Cooperative and environmental effects in catalysts

Harold H. Kung

Chemical and Biological Engineering Department, Northwestern University, Evanston,
IL 60208-3120, USA

Abstract

In nature, enzymes function effectively under mild conditions of near neutral pH and room temperature using common organic functional groups such as amines, hydroxyls, and carboxylic acids, which, when used outside the enzyme environment, exhibit activities many orders of magnitude lower. It is understood that the enzyme protein provides an environment that is conducive to cooperative effect among the groups and hydrophobicity at the active center. In contrast, catalysis in abiotic systems seldom utilized such functions, especially heterogeneous catalysis. Instead, they rely on harsh reaction conditions of elevated temperatures and pressures, and/or strong acids and bases, with the consequence of sacrificing selectivity. Recently, advances in catalyst synthesis techniques make it increasingly possible to design and synthesize abiotic systems that possess multiple functionalities to achieve cooperative catalysis. Examples include cooperative acid-base catalysis in which a Lewis acid and a basic function are anchored on a silica surface, including SBA-15 and coordinated metal ions on the periphery of a dendrimer. We have investigated using nanocage structures to examine the effect of environment and discovered evidence of the “pKa shift” effect of amines groups inside the cage, primarily due to electrostatic repulsion. These and other examples will be discussed.

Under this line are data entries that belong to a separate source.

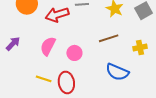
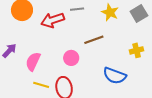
brown line: (109, 38) -> (94, 40), moved
pink semicircle: (48, 46) -> (33, 61), moved

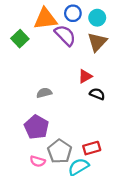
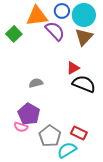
cyan circle: (97, 18) -> (84, 15), size x1.5
black semicircle: (97, 94) -> (84, 84), size x1.6
red rectangle: (92, 148) -> (79, 133), turned 42
pink semicircle: (38, 161) -> (21, 127), moved

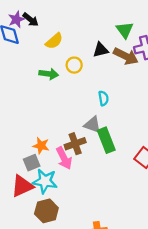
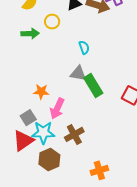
brown cross: (75, 144) -> (74, 134), moved
orange star: (41, 146) -> (41, 92), moved
pink arrow: (64, 158) -> (57, 108), turned 60

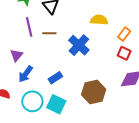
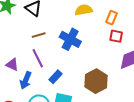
purple line: (29, 27) -> (38, 58), moved
purple triangle: (16, 55) -> (12, 65), turned -32

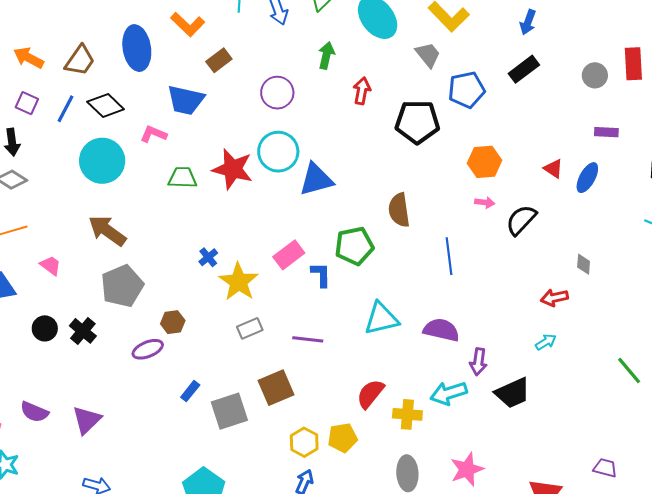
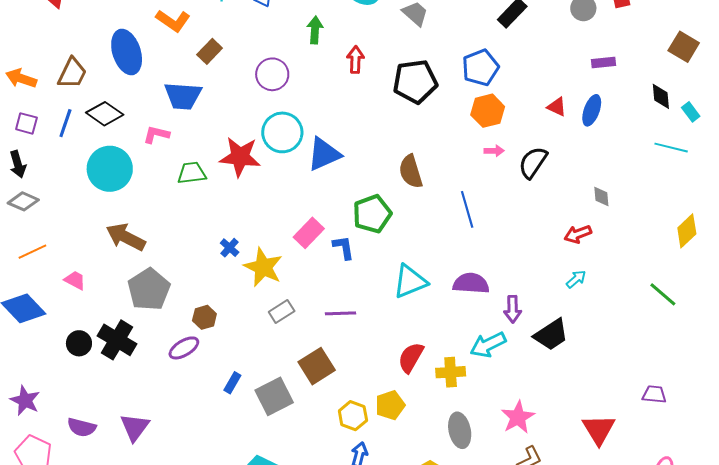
blue pentagon: (467, 90) -> (480, 68), moved
black cross: (83, 331) -> (117, 340), size x1.4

Speaker’s Bio - Dr. Kung is Professor at the Department of Chemical and Biological Engineering, and Director of the Center for Energy Efficient Transportation at Northwestern University. His research goal is to search for and develop the underlying chemical and engineering principles governing catalysis, especially regarding activity and product selectivity, and to make use of such knowledge to design novel and efficient catalysts and processes.